Geographical information on the packaging

The packaging shall:
– Allow to identify the Member State or the area within a Member State where Radio Equipment cannot be put into service;
– Alert the user to potential restrictions or requirements for authorisation of use in certain Member State.
Such information shall be completed in the instructions accompanying the Radio Equipment.

If a Radio Equipment is subject to restrictions on putting into service, the instructions accompanying the Radio Equipment shall indicate, specifically the geographical area within Member States where restrictions on putting into service exist.

Traceability requirements for Economic operators

Manufacturers & all Importers must indicate the following 3 elements on the product or, where that is not possible, on its packaging or in a document supplied with the product:

  • Name
  • Registered trade name/trademark
  • Postal address at which they can be contacted

Please note that: A website is additional information, but not enough as address. Also note that the address does not necessary mean the address where the manufacturer is located. It can also be the address of the Authorized Representative or of the manufacturer customer services locations.

Manufacturers must also make sure their products bear type, batch, serial or model number allowing their identification. If the size or nature of the product doesn’t allow it, than the required information should be provided on the packaging or in a document accompanying the product.

The identification data on the product, should be the same as stated on the DoC and in the Technical Construction File.

Address on the label/packaging:

A product normally bears 1 or 2 addresses.

A. Manufacturer is in the EU:

Product will bear 1 (manufacturer’s) address as there is no importer involved.

B. Manufacturer is outside the EU and the product is placed on the EU market by an importer:

Product will bear 2 addresses: one of manufacturer and one of the importer.

C. Manufacturer is outside EU and importer puts the product under his own name/ trademark on the EU market:

The importer is then considered the manufacturer.

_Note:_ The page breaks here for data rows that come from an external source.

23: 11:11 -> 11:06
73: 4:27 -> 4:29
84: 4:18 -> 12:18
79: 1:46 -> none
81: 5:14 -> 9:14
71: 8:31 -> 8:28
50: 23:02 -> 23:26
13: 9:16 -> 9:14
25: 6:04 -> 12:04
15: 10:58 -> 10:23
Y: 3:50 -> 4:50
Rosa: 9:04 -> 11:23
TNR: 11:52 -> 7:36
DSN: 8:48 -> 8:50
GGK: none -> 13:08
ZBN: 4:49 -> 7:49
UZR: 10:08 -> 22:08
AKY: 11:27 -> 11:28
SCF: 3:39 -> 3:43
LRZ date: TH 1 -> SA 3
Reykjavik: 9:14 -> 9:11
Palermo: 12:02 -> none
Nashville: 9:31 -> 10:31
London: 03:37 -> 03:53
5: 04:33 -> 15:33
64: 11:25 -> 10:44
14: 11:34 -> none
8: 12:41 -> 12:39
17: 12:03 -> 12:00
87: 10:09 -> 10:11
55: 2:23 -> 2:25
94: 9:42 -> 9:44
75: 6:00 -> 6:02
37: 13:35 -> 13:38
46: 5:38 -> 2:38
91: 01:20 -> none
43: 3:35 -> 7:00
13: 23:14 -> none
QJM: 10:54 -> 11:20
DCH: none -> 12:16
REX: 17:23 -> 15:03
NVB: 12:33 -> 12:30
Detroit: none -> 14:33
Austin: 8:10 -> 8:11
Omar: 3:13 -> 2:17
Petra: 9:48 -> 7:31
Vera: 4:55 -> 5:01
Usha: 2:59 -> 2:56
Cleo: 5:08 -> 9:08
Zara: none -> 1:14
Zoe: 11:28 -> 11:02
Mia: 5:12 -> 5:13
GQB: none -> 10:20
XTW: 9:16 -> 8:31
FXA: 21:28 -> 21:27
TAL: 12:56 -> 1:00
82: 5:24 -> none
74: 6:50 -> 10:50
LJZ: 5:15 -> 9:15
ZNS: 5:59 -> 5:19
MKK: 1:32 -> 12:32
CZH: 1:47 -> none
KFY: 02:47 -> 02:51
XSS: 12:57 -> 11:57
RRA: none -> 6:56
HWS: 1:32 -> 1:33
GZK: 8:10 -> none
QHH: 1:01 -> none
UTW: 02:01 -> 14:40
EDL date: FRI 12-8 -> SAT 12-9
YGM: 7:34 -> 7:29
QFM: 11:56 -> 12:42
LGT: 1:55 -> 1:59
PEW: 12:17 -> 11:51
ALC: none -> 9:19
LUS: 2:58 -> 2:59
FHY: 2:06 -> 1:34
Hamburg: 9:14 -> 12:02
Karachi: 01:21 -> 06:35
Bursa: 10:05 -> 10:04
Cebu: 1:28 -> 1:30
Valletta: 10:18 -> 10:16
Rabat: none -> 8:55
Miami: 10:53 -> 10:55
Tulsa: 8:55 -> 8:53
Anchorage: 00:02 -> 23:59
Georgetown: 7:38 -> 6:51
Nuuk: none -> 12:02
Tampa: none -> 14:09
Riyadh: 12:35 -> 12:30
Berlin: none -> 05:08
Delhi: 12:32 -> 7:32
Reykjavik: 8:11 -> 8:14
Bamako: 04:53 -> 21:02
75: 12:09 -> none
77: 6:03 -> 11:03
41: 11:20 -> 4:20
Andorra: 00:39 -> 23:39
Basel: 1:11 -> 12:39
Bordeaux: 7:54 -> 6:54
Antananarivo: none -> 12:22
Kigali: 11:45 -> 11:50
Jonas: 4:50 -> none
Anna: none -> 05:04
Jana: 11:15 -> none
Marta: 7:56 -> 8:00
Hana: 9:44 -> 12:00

The only address in this case is the address of the importer, who is considered the manufacturer.

D. Manufacturer is in the EU (company in the EU declaring it self manufacturer and puts its address on product), although product is manufactured outside the EU:

That company is considered to be the manufacturer, which places the product on the EU market. Even if actual importation is done by another company. Its sufficient to put only one address, that of the manufacturer.

Risk assessment & Essential requirements

The risks are always related to the essential requirements.

EMCD: risks are only EMC related (creating interference or due to immunity not allowing a product to perform its function correctly)
LVD: risks are only safety related (electrical hazards to humans, domestic animals and property)
RED: risks are Radio related + Safety related (SAR!) + EMC related + other aspects.

Administrative non-compliances are not considered to be a risk.

Manufacturers must:

  1. Carry out a risk analysis to identify all possible risks that the product may pose, and the
  2. Determine the essential requirements applicable to the product.